● **Exercise goal**: Apart from the pictures, every line below is to be set down exactly.

'''

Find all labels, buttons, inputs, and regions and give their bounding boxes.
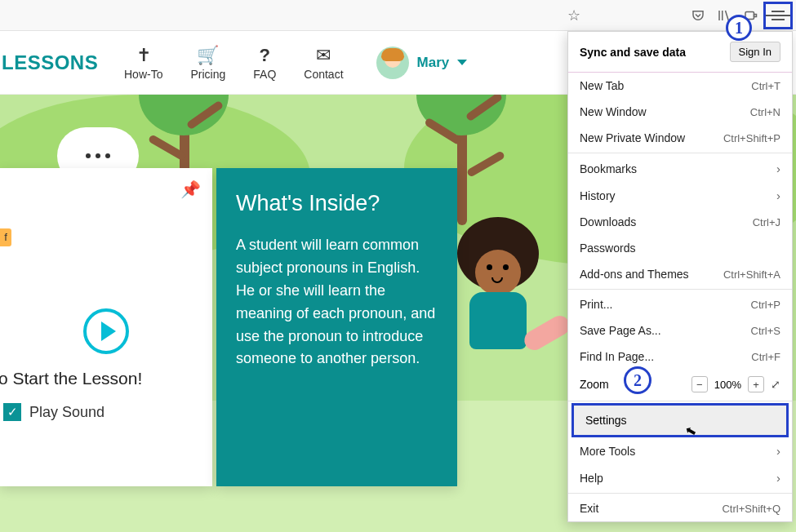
menu-new-private-window[interactable]: New Private WindowCtrl+Shift+P <box>568 125 792 151</box>
menu-find-in-page[interactable]: Find In Page...Ctrl+F <box>568 344 792 370</box>
pocket-icon[interactable] <box>685 4 711 27</box>
sign-in-button[interactable]: Sign In <box>730 42 780 62</box>
app-menu: Sync and save data Sign In New TabCtrl+T… <box>567 31 793 522</box>
settings-label: Settings <box>585 414 627 427</box>
menu-sync-row[interactable]: Sync and save data Sign In <box>568 32 792 73</box>
menu-item-hint: Ctrl+Shift+Q <box>722 503 780 515</box>
menu-item-label: Help <box>580 472 603 485</box>
sync-label: Sync and save data <box>580 46 686 59</box>
zoom-value: 100% <box>714 379 741 391</box>
menu-item-label: Find In Page... <box>580 350 654 363</box>
fullscreen-icon[interactable]: ⤢ <box>771 378 780 391</box>
cross-icon: ✝ <box>136 45 151 66</box>
menu-item-hint: Ctrl+F <box>751 351 780 363</box>
student-illustration <box>457 217 547 364</box>
zoom-out-button[interactable]: − <box>691 376 708 392</box>
zoom-label: Zoom <box>580 378 609 391</box>
brand-title[interactable]: LESSONS <box>2 51 83 74</box>
menu-item-label: New Private Window <box>580 131 685 144</box>
menu-item-label: Exit <box>580 502 598 515</box>
menu-item-hint: Ctrl+Shift+A <box>723 268 780 281</box>
pin-icon[interactable]: 📌 <box>180 180 201 199</box>
menu-item-label: New Window <box>580 105 647 118</box>
menu-item-hint: Ctrl+P <box>751 299 780 311</box>
user-name: Mary <box>417 55 450 71</box>
svg-rect-1 <box>754 14 757 16</box>
chevron-right-icon: › <box>776 162 780 175</box>
menu-item-label: History <box>580 189 616 202</box>
lesson-card: 📌 f o Start the Lesson! ✓ Play Sound <box>0 168 212 486</box>
nav-howto[interactable]: ✝ How-To <box>124 45 162 81</box>
hamburger-icon <box>772 11 785 20</box>
menu-save-page-as[interactable]: Save Page As...Ctrl+S <box>568 317 792 344</box>
start-lesson-text: o Start the Lesson! <box>0 369 199 388</box>
info-title: What's Inside? <box>236 191 438 216</box>
caret-down-icon <box>457 60 467 65</box>
menu-item-label: Downloads <box>580 215 636 228</box>
checkbox-checked-icon: ✓ <box>3 403 21 421</box>
info-card: What's Inside? A student will learn comm… <box>216 168 457 486</box>
play-sound-label: Play Sound <box>29 404 105 421</box>
nav-faq[interactable]: ? FAQ <box>253 45 276 81</box>
info-text: A student will learn common subject pron… <box>236 234 438 370</box>
menu-new-tab[interactable]: New TabCtrl+T <box>568 73 792 99</box>
menu-history[interactable]: History› <box>568 182 792 209</box>
menu-settings[interactable]: Settings ⬉ <box>571 403 789 437</box>
menu-item-hint: Ctrl+J <box>753 216 780 228</box>
annotation-badge-2: 2 <box>624 366 651 394</box>
tag-badge: f <box>0 228 11 246</box>
nav-label: Pricing <box>190 68 225 81</box>
avatar-icon <box>376 47 409 79</box>
browser-toolbar: ☆ <box>0 0 796 31</box>
menu-item-label: Add-ons and Themes <box>580 268 689 281</box>
app-menu-button[interactable] <box>763 2 793 29</box>
play-icon <box>101 321 116 341</box>
menu-zoom-row: Zoom 2 − 100% + ⤢ <box>568 370 792 399</box>
menu-item-hint: Ctrl+Shift+P <box>723 132 780 144</box>
menu-item-label: Print... <box>580 298 612 311</box>
play-button[interactable] <box>83 308 129 354</box>
nav-pricing[interactable]: 🛒 Pricing <box>190 45 225 81</box>
menu-print[interactable]: Print...Ctrl+P <box>568 291 792 317</box>
menu-downloads[interactable]: DownloadsCtrl+J <box>568 209 792 235</box>
user-menu[interactable]: Mary <box>376 47 468 79</box>
menu-more-tools[interactable]: More Tools› <box>568 437 792 464</box>
nav-label: Contact <box>304 68 343 81</box>
nav-contact[interactable]: ✉ Contact <box>304 45 343 81</box>
chevron-right-icon: › <box>776 471 780 485</box>
annotation-badge-1: 1 <box>726 15 752 41</box>
bookmark-star-icon[interactable]: ☆ <box>567 7 580 24</box>
menu-add-ons-and-themes[interactable]: Add-ons and ThemesCtrl+Shift+A <box>568 261 792 287</box>
zoom-in-button[interactable]: + <box>748 376 764 392</box>
menu-item-label: Bookmarks <box>580 162 637 175</box>
play-sound-toggle[interactable]: ✓ Play Sound <box>3 403 199 421</box>
menu-new-window[interactable]: New WindowCtrl+N <box>568 99 792 125</box>
question-icon: ? <box>260 45 270 66</box>
cart-icon: 🛒 <box>197 45 219 66</box>
menu-help[interactable]: Help› <box>568 464 792 491</box>
nav-label: FAQ <box>253 68 276 81</box>
chevron-right-icon: › <box>776 444 780 458</box>
menu-bookmarks[interactable]: Bookmarks› <box>568 155 792 182</box>
nav-label: How-To <box>124 68 162 81</box>
menu-item-label: Save Page As... <box>580 324 661 337</box>
menu-item-label: Passwords <box>580 242 635 255</box>
menu-item-hint: Ctrl+N <box>750 106 780 118</box>
chevron-right-icon: › <box>776 188 780 202</box>
envelope-icon: ✉ <box>316 45 331 66</box>
menu-passwords[interactable]: Passwords <box>568 235 792 261</box>
menu-item-label: New Tab <box>580 79 624 92</box>
menu-item-hint: Ctrl+T <box>751 80 780 92</box>
menu-item-hint: Ctrl+S <box>751 325 780 337</box>
menu-item-label: More Tools <box>580 445 635 458</box>
menu-exit[interactable]: Exit Ctrl+Shift+Q <box>568 495 792 521</box>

'''

● **Final answer**:
Find all labels, buttons, inputs, and regions and give their bounding boxes.
menu-new-private-window[interactable]: New Private WindowCtrl+Shift+P <box>568 125 792 151</box>
menu-find-in-page[interactable]: Find In Page...Ctrl+F <box>568 344 792 370</box>
pocket-icon[interactable] <box>685 4 711 27</box>
sign-in-button[interactable]: Sign In <box>730 42 780 62</box>
app-menu: Sync and save data Sign In New TabCtrl+T… <box>567 31 793 522</box>
settings-label: Settings <box>585 414 627 427</box>
menu-sync-row[interactable]: Sync and save data Sign In <box>568 32 792 73</box>
menu-item-hint: Ctrl+Shift+Q <box>722 503 780 515</box>
menu-item-label: Help <box>580 472 603 485</box>
sync-label: Sync and save data <box>580 46 686 59</box>
zoom-value: 100% <box>714 379 741 391</box>
menu-item-label: Find In Page... <box>580 350 654 363</box>
fullscreen-icon[interactable]: ⤢ <box>771 378 780 391</box>
cross-icon: ✝ <box>136 45 151 66</box>
menu-item-hint: Ctrl+F <box>751 351 780 363</box>
student-illustration <box>457 217 547 364</box>
zoom-out-button[interactable]: − <box>691 376 708 392</box>
zoom-label: Zoom <box>580 378 609 391</box>
brand-title[interactable]: LESSONS <box>2 51 83 74</box>
menu-item-label: New Private Window <box>580 131 685 144</box>
menu-item-label: Exit <box>580 502 598 515</box>
menu-item-hint: Ctrl+Shift+A <box>723 268 780 281</box>
pin-icon[interactable]: 📌 <box>180 180 201 199</box>
menu-item-label: New Window <box>580 105 647 118</box>
menu-item-hint: Ctrl+P <box>751 299 780 311</box>
user-name: Mary <box>417 55 450 71</box>
svg-rect-1 <box>754 14 757 16</box>
chevron-right-icon: › <box>776 162 780 175</box>
menu-item-label: History <box>580 189 616 202</box>
lesson-card: 📌 f o Start the Lesson! ✓ Play Sound <box>0 168 212 486</box>
nav-howto[interactable]: ✝ How-To <box>124 45 162 81</box>
hamburger-icon <box>772 11 785 20</box>
menu-save-page-as[interactable]: Save Page As...Ctrl+S <box>568 317 792 344</box>
start-lesson-text: o Start the Lesson! <box>0 369 199 388</box>
info-title: What's Inside? <box>236 191 438 216</box>
caret-down-icon <box>457 60 467 65</box>
menu-item-label: Downloads <box>580 215 636 228</box>
checkbox-checked-icon: ✓ <box>3 403 21 421</box>
info-card: What's Inside? A student will learn comm… <box>216 168 457 486</box>
play-sound-label: Play Sound <box>29 404 105 421</box>
nav-faq[interactable]: ? FAQ <box>253 45 276 81</box>
info-text: A student will learn common subject pron… <box>236 234 438 370</box>
menu-new-tab[interactable]: New TabCtrl+T <box>568 73 792 99</box>
menu-history[interactable]: History› <box>568 182 792 209</box>
menu-settings[interactable]: Settings ⬉ <box>571 403 789 437</box>
menu-item-hint: Ctrl+J <box>753 216 780 228</box>
annotation-badge-2: 2 <box>624 366 651 394</box>
tag-badge: f <box>0 228 11 246</box>
nav-label: Pricing <box>190 68 225 81</box>
avatar-icon <box>376 47 409 79</box>
browser-toolbar: ☆ <box>0 0 796 31</box>
menu-item-label: Add-ons and Themes <box>580 268 689 281</box>
app-menu-button[interactable] <box>763 2 793 29</box>
play-icon <box>101 321 116 341</box>
menu-zoom-row: Zoom 2 − 100% + ⤢ <box>568 370 792 399</box>
menu-item-hint: Ctrl+Shift+P <box>723 132 780 144</box>
menu-item-label: Print... <box>580 298 612 311</box>
play-button[interactable] <box>83 308 129 354</box>
nav-pricing[interactable]: 🛒 Pricing <box>190 45 225 81</box>
menu-print[interactable]: Print...Ctrl+P <box>568 291 792 317</box>
menu-downloads[interactable]: DownloadsCtrl+J <box>568 209 792 235</box>
user-menu[interactable]: Mary <box>376 47 468 79</box>
menu-more-tools[interactable]: More Tools› <box>568 437 792 464</box>
nav-label: Contact <box>304 68 343 81</box>
nav-contact[interactable]: ✉ Contact <box>304 45 343 81</box>
chevron-right-icon: › <box>776 471 780 485</box>
annotation-badge-1: 1 <box>726 15 752 41</box>
bookmark-star-icon[interactable]: ☆ <box>567 7 580 24</box>
menu-add-ons-and-themes[interactable]: Add-ons and ThemesCtrl+Shift+A <box>568 261 792 287</box>
zoom-in-button[interactable]: + <box>748 376 764 392</box>
menu-item-label: Bookmarks <box>580 162 637 175</box>
play-sound-toggle[interactable]: ✓ Play Sound <box>3 403 199 421</box>
menu-new-window[interactable]: New WindowCtrl+N <box>568 99 792 125</box>
question-icon: ? <box>260 45 270 66</box>
cart-icon: 🛒 <box>197 45 219 66</box>
menu-help[interactable]: Help› <box>568 464 792 491</box>
nav-label: FAQ <box>253 68 276 81</box>
chevron-right-icon: › <box>776 444 780 458</box>
menu-bookmarks[interactable]: Bookmarks› <box>568 155 792 182</box>
nav-label: How-To <box>124 68 162 81</box>
menu-item-label: Save Page As... <box>580 324 661 337</box>
menu-item-label: Passwords <box>580 242 635 255</box>
menu-item-hint: Ctrl+N <box>750 106 780 118</box>
chevron-right-icon: › <box>776 188 780 202</box>
envelope-icon: ✉ <box>316 45 331 66</box>
menu-passwords[interactable]: Passwords <box>568 235 792 261</box>
menu-item-label: New Tab <box>580 79 624 92</box>
menu-item-hint: Ctrl+T <box>751 80 780 92</box>
menu-item-hint: Ctrl+S <box>751 325 780 337</box>
menu-item-label: More Tools <box>580 445 635 458</box>
menu-exit[interactable]: Exit Ctrl+Shift+Q <box>568 495 792 521</box>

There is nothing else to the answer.